What to work on ▸
Your output should reproduce each entry exactly, with none of its pictures.

Supplied information ▸
--

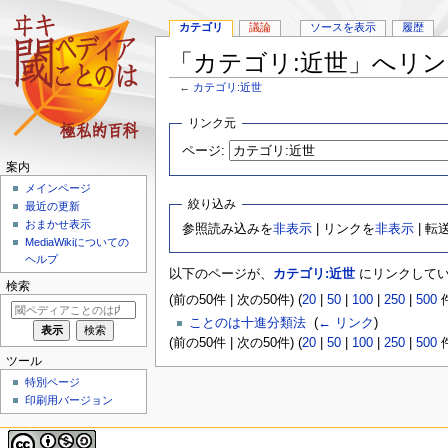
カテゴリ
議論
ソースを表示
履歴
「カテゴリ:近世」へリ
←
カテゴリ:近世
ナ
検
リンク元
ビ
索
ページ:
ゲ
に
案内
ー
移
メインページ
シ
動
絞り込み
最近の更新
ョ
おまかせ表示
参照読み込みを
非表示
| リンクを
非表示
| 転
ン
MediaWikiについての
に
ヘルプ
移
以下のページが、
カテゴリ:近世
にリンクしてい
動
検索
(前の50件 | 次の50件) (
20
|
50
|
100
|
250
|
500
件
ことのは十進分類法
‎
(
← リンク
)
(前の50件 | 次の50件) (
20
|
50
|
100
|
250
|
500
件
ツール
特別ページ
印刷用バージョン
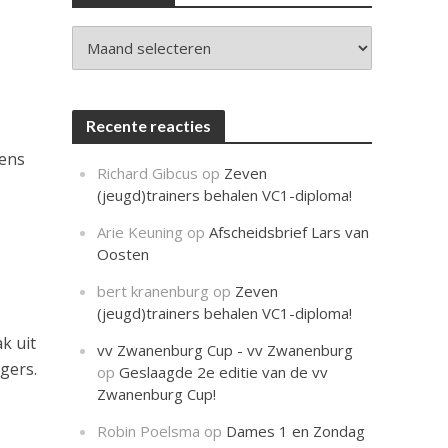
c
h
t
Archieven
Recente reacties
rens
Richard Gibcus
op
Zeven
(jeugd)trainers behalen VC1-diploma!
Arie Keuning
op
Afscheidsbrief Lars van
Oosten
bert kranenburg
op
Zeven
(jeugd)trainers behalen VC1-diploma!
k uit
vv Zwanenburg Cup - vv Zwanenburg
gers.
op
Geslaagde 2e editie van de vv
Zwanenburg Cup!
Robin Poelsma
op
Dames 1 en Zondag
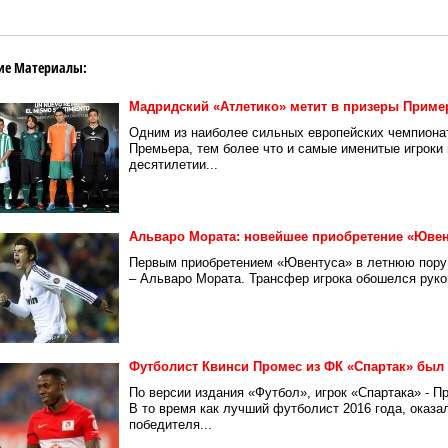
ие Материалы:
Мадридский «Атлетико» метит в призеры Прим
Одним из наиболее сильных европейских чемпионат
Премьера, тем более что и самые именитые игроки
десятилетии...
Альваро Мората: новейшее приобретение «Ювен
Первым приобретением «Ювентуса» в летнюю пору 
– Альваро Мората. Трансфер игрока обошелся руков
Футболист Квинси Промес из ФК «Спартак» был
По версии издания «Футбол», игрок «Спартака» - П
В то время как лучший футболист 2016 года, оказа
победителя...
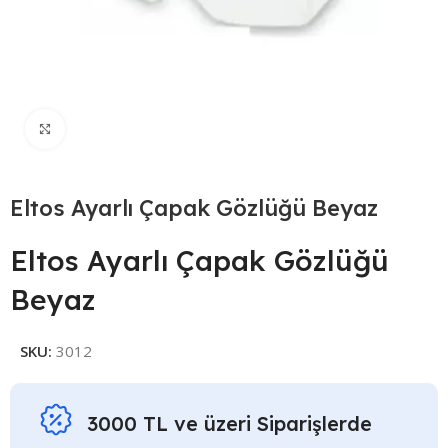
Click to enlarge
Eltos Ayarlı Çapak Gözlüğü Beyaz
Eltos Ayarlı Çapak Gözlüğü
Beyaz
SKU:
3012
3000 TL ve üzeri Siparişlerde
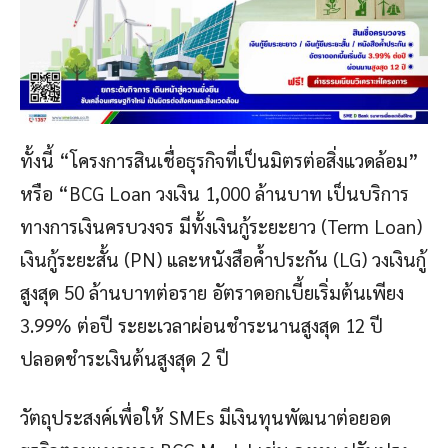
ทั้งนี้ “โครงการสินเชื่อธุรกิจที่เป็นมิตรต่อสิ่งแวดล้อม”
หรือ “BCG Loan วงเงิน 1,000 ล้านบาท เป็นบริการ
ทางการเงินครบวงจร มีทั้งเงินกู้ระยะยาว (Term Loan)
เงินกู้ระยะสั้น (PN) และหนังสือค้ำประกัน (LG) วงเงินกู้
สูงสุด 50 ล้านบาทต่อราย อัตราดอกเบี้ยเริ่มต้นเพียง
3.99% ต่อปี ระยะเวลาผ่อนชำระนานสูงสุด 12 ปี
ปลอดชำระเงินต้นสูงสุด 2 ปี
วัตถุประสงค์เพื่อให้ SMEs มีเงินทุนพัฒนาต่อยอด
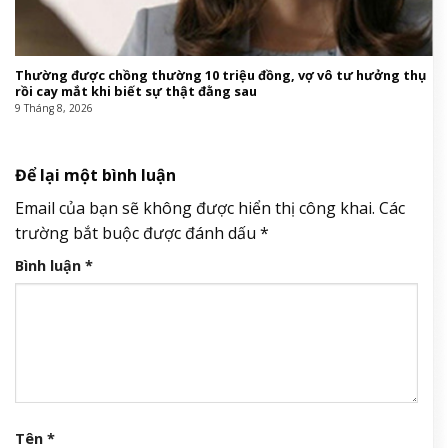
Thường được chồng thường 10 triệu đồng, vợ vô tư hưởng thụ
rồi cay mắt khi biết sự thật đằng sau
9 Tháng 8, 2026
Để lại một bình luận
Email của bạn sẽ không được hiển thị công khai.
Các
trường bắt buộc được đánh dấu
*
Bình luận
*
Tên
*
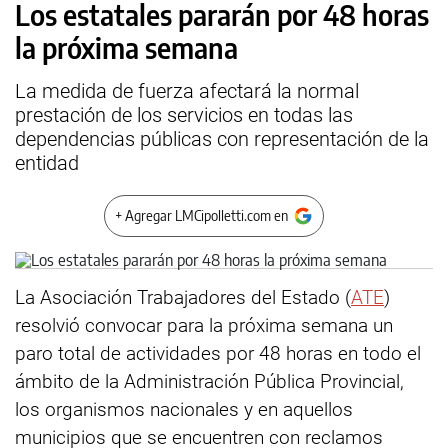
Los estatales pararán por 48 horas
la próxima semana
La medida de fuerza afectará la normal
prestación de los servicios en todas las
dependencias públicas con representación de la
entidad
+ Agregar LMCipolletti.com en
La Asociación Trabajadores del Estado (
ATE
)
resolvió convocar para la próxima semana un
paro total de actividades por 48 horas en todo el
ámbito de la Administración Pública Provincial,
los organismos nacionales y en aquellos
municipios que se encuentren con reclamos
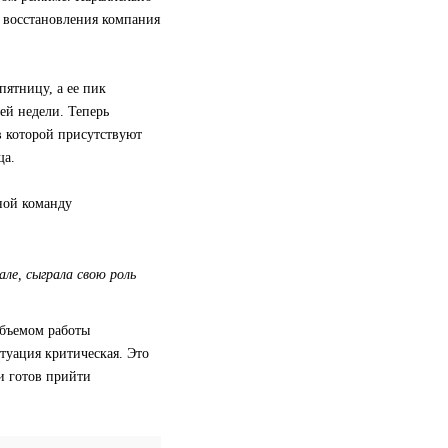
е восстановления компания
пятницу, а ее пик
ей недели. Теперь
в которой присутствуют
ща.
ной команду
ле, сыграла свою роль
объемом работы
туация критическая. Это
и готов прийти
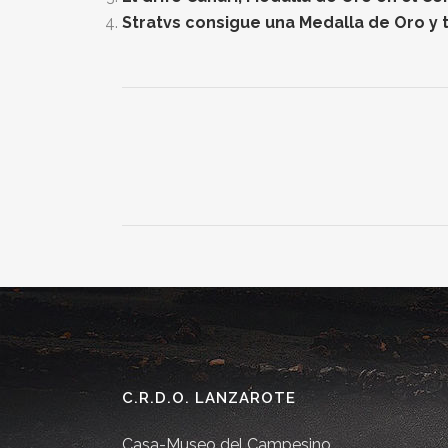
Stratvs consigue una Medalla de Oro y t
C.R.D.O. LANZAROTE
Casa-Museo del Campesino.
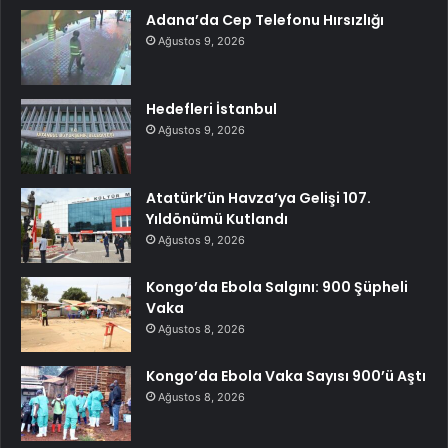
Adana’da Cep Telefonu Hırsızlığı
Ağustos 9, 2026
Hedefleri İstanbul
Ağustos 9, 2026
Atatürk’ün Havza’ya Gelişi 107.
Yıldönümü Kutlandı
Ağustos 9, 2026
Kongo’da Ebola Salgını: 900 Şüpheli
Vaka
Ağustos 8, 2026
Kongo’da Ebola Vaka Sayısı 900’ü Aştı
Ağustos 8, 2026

--

Exercise output ▸
カテゴリ
議論
ソースを表示
履歴
「カテゴリ:近世」へリ
←
カテゴリ:近世
ナ
検
リンク元
ビ
索
ページ:
ゲ
に
案内
ー
移
メインページ
シ
動
絞り込み
最近の更新
ョ
おまかせ表示
参照読み込みを
非表示
| リンクを
非表示
| 転
ン
MediaWikiについての
に
ヘルプ
移
以下のページが、
カテゴリ:近世
にリンクしてい
動
検索
(前の50件 | 次の50件) (
20
|
50
|
100
|
250
|
500
件
ことのは十進分類法
‎
(
← リンク
)
(前の50件 | 次の50件) (
20
|
50
|
100
|
250
|
500
件
ツール
特別ページ
印刷用バージョン
c
h
t
Archieven
Recente reacties
rens
Richard Gibcus
op
Zeven
(jeugd)trainers behalen VC1-diploma!
Arie Keuning
op
Afscheidsbrief Lars van
Oosten
bert kranenburg
op
Zeven
(jeugd)trainers behalen VC1-diploma!
k uit
vv Zwanenburg Cup - vv Zwanenburg
gers.
op
Geslaagde 2e editie van de vv
Zwanenburg Cup!
Robin Poelsma
op
Dames 1 en Zondag
ие Материалы:
Мадридский «Атлетико» метит в призеры Прим
Одним из наиболее сильных европейских чемпионат
Премьера, тем более что и самые именитые игроки
десятилетии...
Альваро Мората: новейшее приобретение «Ювен
Первым приобретением «Ювентуса» в летнюю пору 
– Альваро Мората. Трансфер игрока обошелся руков
Футболист Квинси Промес из ФК «Спартак» был
По версии издания «Футбол», игрок «Спартака» - П
В то время как лучший футболист 2016 года, оказа
победителя...
Click to enlarge
Eltos Ayarlı Çapak Gözlüğü Beyaz
Eltos Ayarlı Çapak Gözlüğü
Beyaz
SKU:
3012
3000 TL ve üzeri Siparişlerde
ทั้งนี้ “โครงการสินเชื่อธุรกิจที่เป็นมิตรต่อสิ่งแวดล้อม”
หรือ “BCG Loan วงเงิน 1,000 ล้านบาท เป็นบริการ
ทางการเงินครบวงจร มีทั้งเงินกู้ระยะยาว (Term Loan)
เงินกู้ระยะสั้น (PN) และหนังสือค้ำประกัน (LG) วงเงินกู้
สูงสุด 50 ล้านบาทต่อราย อัตราดอกเบี้ยเริ่มต้นเพียง
3.99% ต่อปี ระยะเวลาผ่อนชำระนานสูงสุด 12 ปี
ปลอดชำระเงินต้นสูงสุด 2 ปี
วัตถุประสงค์เพื่อให้ SMEs มีเงินทุนพัฒนาต่อยอด
Thường được chồng thường 10 triệu đồng, vợ vô tư hưởng thụ
rồi cay mắt khi biết sự thật đằng sau
9 Tháng 8, 2026
Để lại một bình luận
Email của bạn sẽ không được hiển thị công khai.
Các
trường bắt buộc được đánh dấu
*
Bình luận
*
Tên
*
Los estatales pararán por 48 horas
la próxima semana
La medida de fuerza afectará la normal
prestación de los servicios en todas las
dependencias públicas con representación de la
entidad
+ Agregar LMCipolletti.com en
La Asociación Trabajadores del Estado (
ATE
)
resolvió convocar para la próxima semana un
paro total de actividades por 48 horas en todo el
ámbito de la Administración Pública Provincial,
los organismos nacionales y en aquellos
municipios que se encuentren con reclamos
е восстановления компания
пятницу, а ее пик
ей недели. Теперь
в которой присутствуют
ща.
ной команду
ле, сыграла свою роль
объемом работы
туация критическая. Это
и готов прийти
Stratvs consigue una Medalla de Oro y t
C.R.D.O. LANZAROTE
Casa-Museo del Campesino.
Adana’da Cep Telefonu Hırsızlığı
Ağustos 9, 2026
Hedefleri İstanbul
Ağustos 9, 2026
Atatürk’ün Havza’ya Gelişi 107.
Yıldönümü Kutlandı
Ağustos 9, 2026
Kongo’da Ebola Salgını: 900 Şüpheli
Vaka
Ağustos 8, 2026
Kongo’da Ebola Vaka Sayısı 900’ü Aştı
Ağustos 8, 2026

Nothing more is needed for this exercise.